TASK GOAL »
Set down all the lines below, each one exactly as shown.

***

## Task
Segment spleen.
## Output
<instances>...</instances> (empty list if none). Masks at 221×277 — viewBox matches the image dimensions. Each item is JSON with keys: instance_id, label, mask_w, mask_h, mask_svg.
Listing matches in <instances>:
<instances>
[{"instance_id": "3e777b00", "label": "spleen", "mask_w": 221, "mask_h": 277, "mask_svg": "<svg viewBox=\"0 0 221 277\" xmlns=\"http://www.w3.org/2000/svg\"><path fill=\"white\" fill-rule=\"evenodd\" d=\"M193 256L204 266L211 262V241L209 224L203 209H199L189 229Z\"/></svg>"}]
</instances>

***

EXPECTED ANSWER »
## Task
Segment spleen.
## Output
<instances>...</instances> (empty list if none). Masks at 221×277 — viewBox matches the image dimensions. Each item is JSON with keys: instance_id, label, mask_w, mask_h, mask_svg.
Listing matches in <instances>:
<instances>
[{"instance_id": "3e777b00", "label": "spleen", "mask_w": 221, "mask_h": 277, "mask_svg": "<svg viewBox=\"0 0 221 277\" xmlns=\"http://www.w3.org/2000/svg\"><path fill=\"white\" fill-rule=\"evenodd\" d=\"M193 256L204 266L211 262V241L209 224L203 209H199L189 229Z\"/></svg>"}]
</instances>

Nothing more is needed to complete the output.